We are Nobody and Anybody

Meditation is one of the oldest religious, spiritual, and metaphysical practices in human history.

Since the birth of our self-consciousness, we have known our cognitive limitations. What we can know is so limited. There has been a vast dimension that we can never understand.

Know thyself.

That is one of the Delphic maxims. And our act of knowing ourselves is the way to realize how much we are ignorant. As Plato depicted the saying of Socrates, “I know that I know nothing” could be such a realization for the Delphic maxim. All we can know is, paradoxically, that we know nothing.

Who are we? Who are you?

In our meditation, we keep repeating this phrase as a mantra. And what could be our answer? Are you your body? Are you your mind? Are you your soul and spirit?

Despite all the possible answers, we would never find the best. Who are you? Who are we on earth and in heaven?

We don’t know who we are. At most, we know that we know nothing about ourselves. The truth is we don’t know who we are. All we could say is that we are nobody and anybody.

In Buddhism, that is the realization of non-self, called anattā in Pali or anātman in Sanskrit. Our sense of self is, after all, a mere manifestation of how we exist in this world. We are nobody and anybody. What we know is that we know nothing about ourselves. Our very existence is, indeed, such paradoxical.
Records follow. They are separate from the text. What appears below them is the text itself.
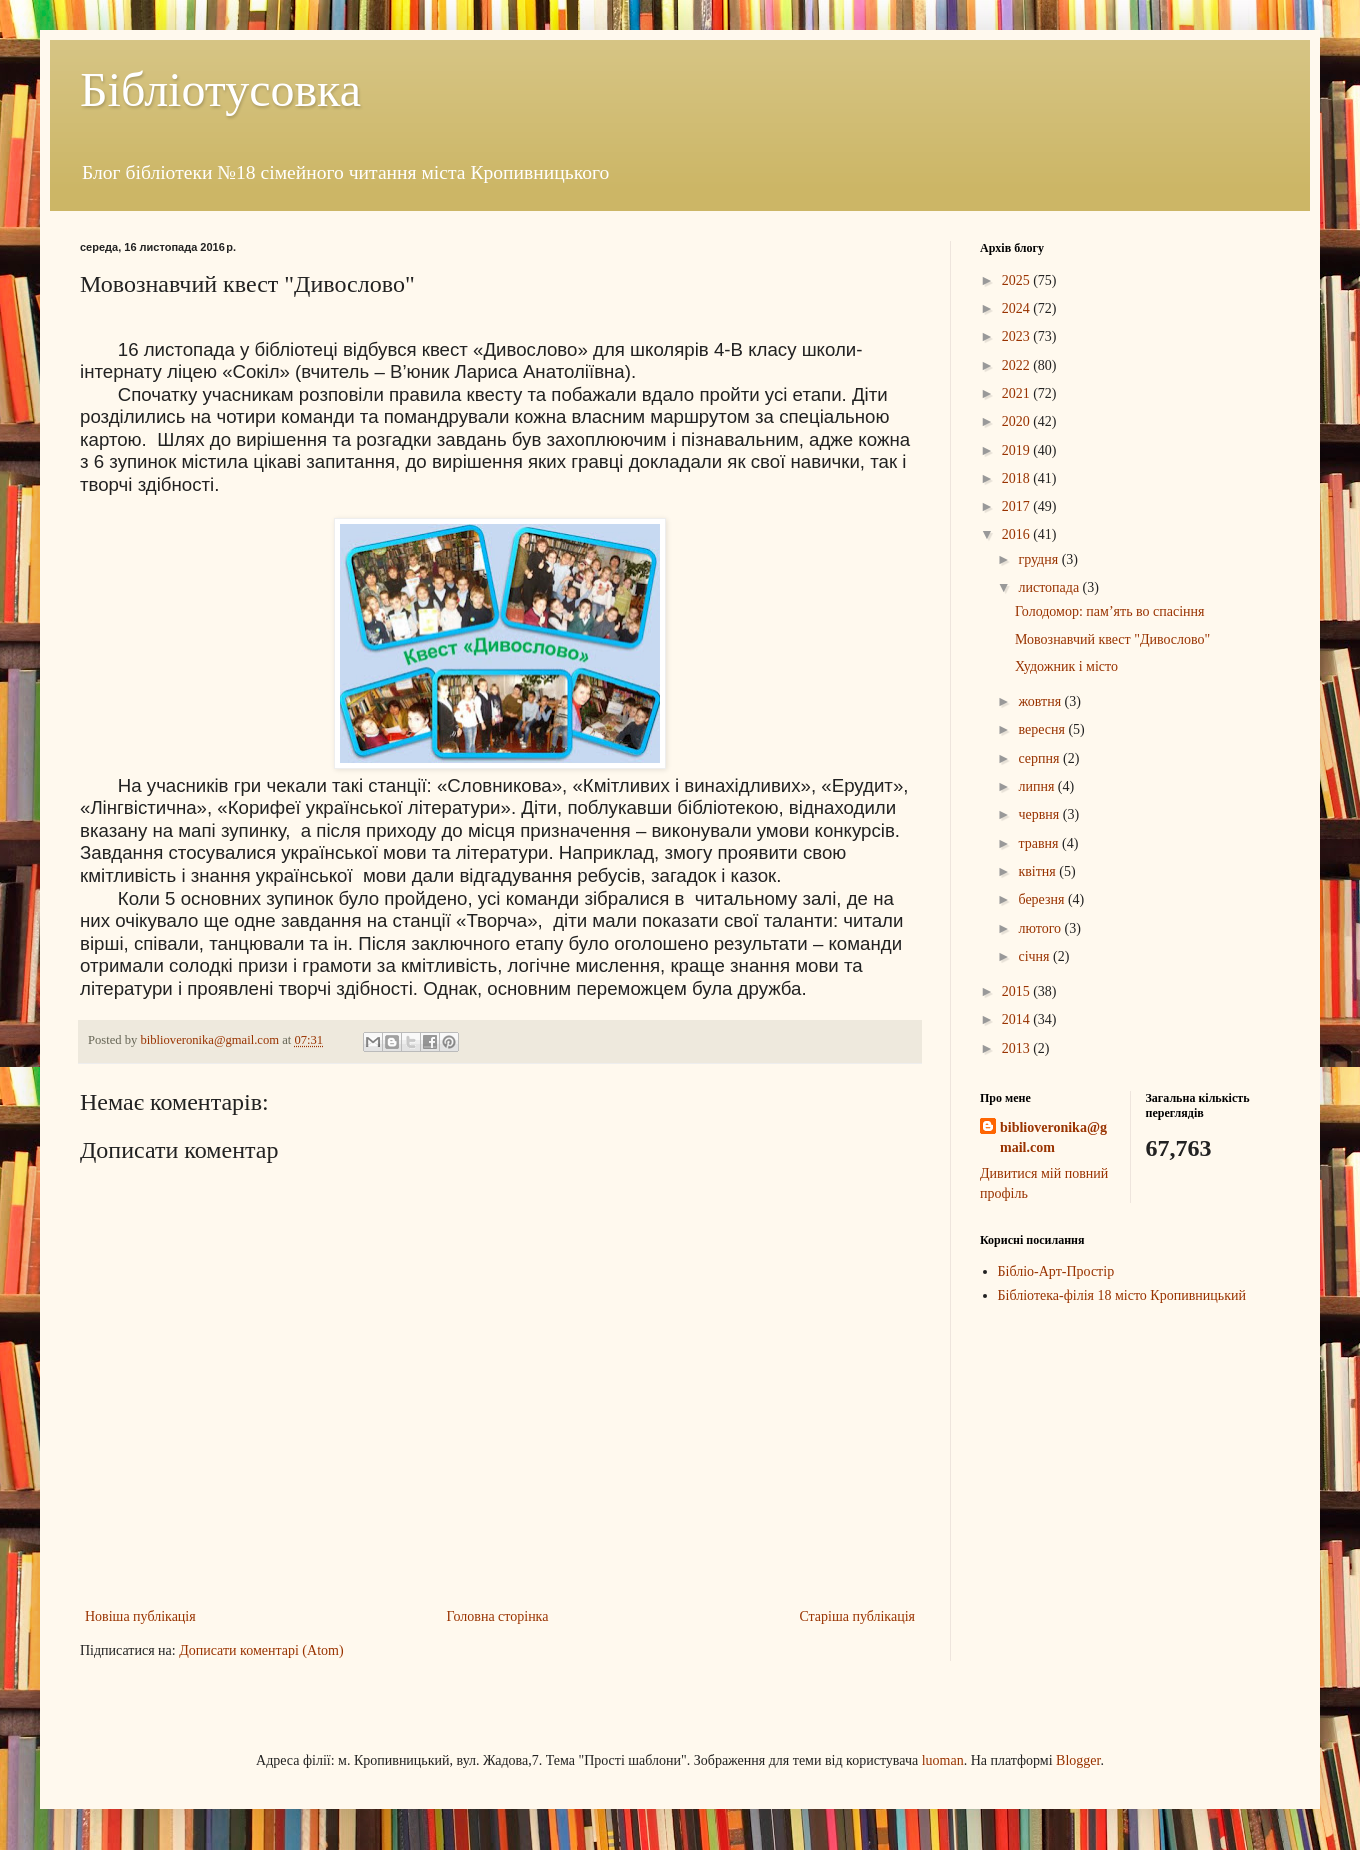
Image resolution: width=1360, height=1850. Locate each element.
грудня (1039, 559)
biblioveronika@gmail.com (1053, 1137)
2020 (1018, 421)
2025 (1018, 280)
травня (1040, 843)
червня (1040, 814)
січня (1035, 956)
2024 (1018, 308)
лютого (1041, 928)
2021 (1018, 393)
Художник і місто (1066, 666)
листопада (1050, 587)
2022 (1018, 365)
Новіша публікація (140, 1616)
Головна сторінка (498, 1616)
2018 (1018, 478)
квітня (1038, 871)
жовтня (1041, 701)
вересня (1043, 729)
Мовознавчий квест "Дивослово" (1112, 639)
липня (1037, 786)
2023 (1018, 336)
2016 (1018, 534)
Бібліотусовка (220, 89)
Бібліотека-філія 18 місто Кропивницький (1122, 1295)
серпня (1040, 758)
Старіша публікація (857, 1616)
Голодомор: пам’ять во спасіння (1110, 611)
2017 (1018, 506)
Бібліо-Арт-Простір (1056, 1271)
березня (1043, 899)
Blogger (1078, 1760)
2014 (1018, 1019)
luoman (943, 1760)
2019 (1018, 450)
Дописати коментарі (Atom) (261, 1650)
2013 (1018, 1048)
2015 (1018, 991)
In Christianity (or all Abrahamic religions), God created us in His image. And we can call Him our Father in heaven. If so, who are we, after all? Still, the answer is we are nobody and anybody.

As God is omnipresent, in his image and lineage, we are ultimately nobody and anybody. We are the sons of God; therefore, we are “God” as the part and whole of the universe.

How can we know that? We must be “still” in our meditation.

Be still, and know that I am God: I will be exalted among the heathen, I will be exalted in the earth.

Psalm 46:10

We are nobody and anybody. Therefore, God is nearer and truer than our illusory self-consciousness. Meister Echart said as follows:

God is nearer to me than I am to myself; He is just as near to wood and stone, but they do not know it.

Meister Eckhart

Knowing God is near, then who is this “God?” God talks to Moses as follows:

And God said unto Moses, I AM THAT I AM: and he said, Thus shalt thou say unto the children of Israel, I AM hath sent me unto you.

Exodus 3:14

Jesus Christ also described himself as follows:

Jesus said unto them, Verily, verily, I say unto you, Before Abraham was, I am.